### Directions for this task
Write out every line from the listing below where the string "Forum" is found.

### Data supplied

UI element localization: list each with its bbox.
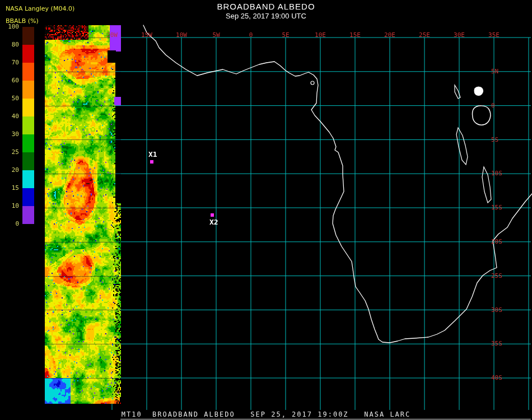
map-marker-label-x2: X2 [209,218,218,226]
colorbar-label: 0 [2,220,19,227]
colorbar-segment [22,170,34,188]
colorbar-label: 20 [2,166,19,174]
page-subtitle: Sep 25, 2017 19:00 UTC [0,12,532,20]
colorbar-scale [22,27,34,224]
colorbar-label: 70 [2,59,19,66]
colorbar-segment [22,45,34,63]
colorbar-segment [22,134,34,152]
product-credit: NASA Langley (M04.0) [6,5,74,12]
footer-caption: MT10 BROADBAND ALBEDO SEP 25, 2017 19:00… [0,410,532,418]
albedo-plot-page: BROADBAND ALBEDO Sep 25, 2017 19:00 UTC … [0,0,532,420]
colorbar-segment [22,99,34,116]
colorbar-segment [22,206,34,224]
colorbar-label: 40 [2,113,19,120]
map-markers: X1X2 [0,0,532,420]
map-marker-dot-x1 [150,160,153,164]
colorbar-segment [22,152,34,170]
colorbar-label: 10 [2,202,19,209]
colorbar-segment [22,63,34,81]
colorbar-label: 100 [2,23,19,30]
colorbar-segment [22,188,34,206]
footer-divider [120,419,531,419]
colorbar-label: 30 [2,130,19,138]
colorbar-segment [22,81,34,99]
colorbar-label: 50 [2,95,19,102]
colorbar-segment [22,116,34,134]
map-marker-dot-x2 [211,213,214,217]
map-marker-label-x1: X1 [148,150,157,158]
colorbar-label: 60 [2,77,19,84]
page-title: BROADBAND ALBEDO [0,2,532,11]
colorbar-label: 25 [2,148,19,156]
colorbar-label: 80 [2,41,19,48]
colorbar-segment [22,27,34,45]
colorbar-label: 15 [2,184,19,192]
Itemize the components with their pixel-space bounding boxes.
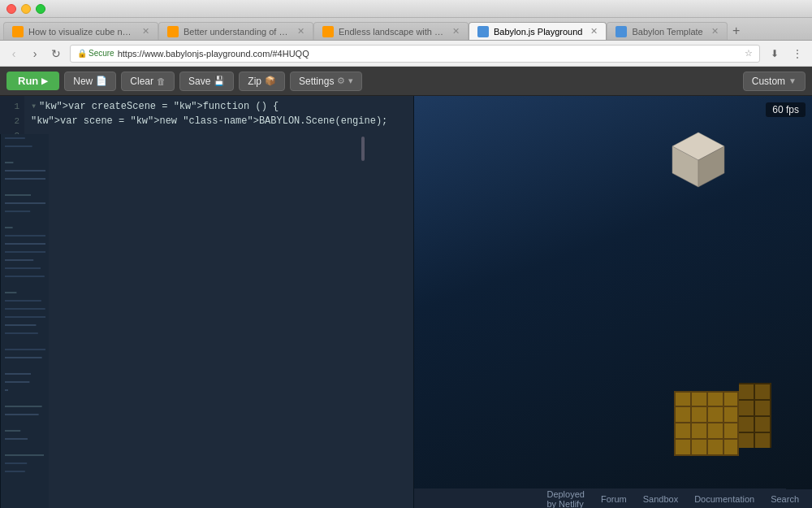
new-icon: 📄 [96, 76, 107, 86]
tab-3[interactable]: Endless landscape with track ... ✕ [313, 22, 469, 40]
crate-container [674, 383, 804, 464]
zip-button[interactable]: Zip 📦 [239, 72, 285, 91]
clear-icon: 🗑 [157, 76, 166, 86]
save-button[interactable]: Save 💾 [179, 72, 234, 91]
preview-canvas[interactable]: 60 fps [414, 96, 812, 488]
tab-2[interactable]: Better understanding of regis... ✕ [158, 22, 313, 40]
tab-5[interactable]: Babylon Template ✕ [607, 22, 727, 40]
documentation-link[interactable]: Documentation [694, 494, 754, 504]
search-link[interactable]: Search [771, 494, 799, 504]
reload-button[interactable]: ↻ [49, 46, 63, 61]
minimap [0, 134, 49, 508]
scrollbar-thumb[interactable] [361, 137, 365, 161]
line-number-2: 2 [0, 114, 19, 128]
tab-close-5[interactable]: ✕ [711, 26, 719, 37]
titlebar [0, 0, 812, 18]
tab-icon-3 [322, 26, 334, 37]
tab-close-1[interactable]: ✕ [142, 26, 149, 37]
tab-icon-2 [167, 26, 179, 37]
collapse-btn-1[interactable]: ▾ [31, 99, 39, 114]
url-text: https://www.babylonjs-playground.com/#4H… [118, 49, 309, 59]
back-button[interactable]: ‹ [6, 46, 21, 61]
forum-link[interactable]: Forum [601, 494, 627, 504]
scrollbar-track[interactable] [361, 96, 365, 508]
forward-button[interactable]: › [28, 46, 42, 61]
tab-label-3: Endless landscape with track ... [339, 27, 444, 37]
traffic-lights [6, 4, 45, 14]
secure-label: Secure [89, 49, 114, 58]
toolbar: Run New 📄 Clear 🗑 Save 💾 Zip 📦 Settings … [0, 67, 812, 96]
extensions-button[interactable]: ⋮ [789, 46, 806, 62]
settings-icon: ⚙ [337, 76, 345, 86]
tab-close-3[interactable]: ✕ [452, 26, 460, 37]
code-editor[interactable]: 1234567891011121314151617181920212223242… [0, 96, 414, 508]
line-number-3: 3 [0, 128, 19, 134]
deployed-label: Deployed by Netlify [546, 489, 584, 509]
minimize-button[interactable] [21, 4, 31, 14]
clear-button-label: Clear [130, 76, 153, 87]
custom-button-label: Custom [752, 76, 785, 87]
settings-button[interactable]: Settings ⚙ ▾ [290, 72, 362, 91]
save-button-label: Save [188, 76, 210, 87]
preview-panel: 60 fps Deployed by Netlify Forum Sandbox… [414, 96, 812, 508]
urlbar: ‹ › ↻ 🔒 Secure https://www.babylonjs-pla… [0, 41, 812, 67]
tab-label-5: Babylon Template [632, 27, 702, 37]
url-field[interactable]: 🔒 Secure https://www.babylonjs-playgroun… [70, 45, 760, 63]
run-button[interactable]: Run [6, 72, 59, 90]
main-content: 1234567891011121314151617181920212223242… [0, 96, 812, 508]
tab-4[interactable]: Babylon.js Playground ✕ [469, 22, 607, 40]
crate-side [739, 383, 771, 448]
custom-button[interactable]: Custom [743, 72, 806, 91]
3d-cube [666, 128, 731, 193]
tab-label-1: How to visualize cube nodes i... [28, 27, 134, 37]
maximize-button[interactable] [36, 4, 45, 14]
bookmark-star-icon[interactable]: ☆ [745, 48, 753, 59]
tab-icon-5 [615, 26, 627, 37]
clear-button[interactable]: Clear 🗑 [121, 72, 175, 91]
tab-label-2: Better understanding of regis... [184, 27, 289, 37]
tab-close-2[interactable]: ✕ [297, 26, 304, 37]
line-number-1: 1 [0, 99, 19, 114]
tab-icon-4 [477, 26, 489, 37]
zip-icon: 📦 [265, 76, 276, 86]
sandbox-link[interactable]: Sandbox [643, 494, 678, 504]
settings-chevron-icon: ▾ [348, 76, 353, 86]
new-button-label: New [73, 76, 93, 87]
fps-badge: 60 fps [766, 102, 806, 117]
tabbar: How to visualize cube nodes i... ✕ Bette… [0, 18, 812, 41]
line-numbers: 1234567891011121314151617181920212223242… [0, 96, 24, 134]
code-line-3 [31, 128, 413, 134]
code-line-2: "kw">var scene = "kw">new "class-name">B… [31, 114, 413, 128]
zip-button-label: Zip [248, 76, 261, 87]
secure-badge: 🔒 Secure [77, 49, 114, 58]
downloads-button[interactable]: ⬇ [767, 46, 783, 62]
new-button[interactable]: New 📄 [64, 72, 116, 91]
tab-close-4[interactable]: ✕ [590, 26, 598, 37]
bottom-bar: Deployed by Netlify Forum Sandbox Docume… [786, 488, 812, 508]
tab-1[interactable]: How to visualize cube nodes i... ✕ [3, 22, 158, 40]
code-line-1: ▾ "kw">var createScene = "kw">function (… [31, 99, 413, 114]
code-content[interactable]: ▾ "kw">var createScene = "kw">function (… [24, 96, 413, 134]
tab-icon-1 [12, 26, 24, 37]
crate-front [674, 391, 739, 456]
code-lines: 1234567891011121314151617181920212223242… [0, 96, 413, 134]
close-button[interactable] [6, 4, 16, 14]
tab-label-4: Babylon.js Playground [494, 27, 582, 37]
lock-icon: 🔒 [77, 49, 87, 58]
new-tab-button[interactable]: + [728, 22, 745, 40]
save-icon: 💾 [214, 76, 225, 86]
settings-button-label: Settings [299, 76, 334, 87]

### Solved problem
forum-link[interactable]: Forum [601, 494, 627, 504]
preview-panel: 60 fps Deployed by Netlify Forum Sandbox… [414, 96, 812, 508]
bottom-bar: Deployed by Netlify Forum Sandbox Docume… [786, 488, 812, 508]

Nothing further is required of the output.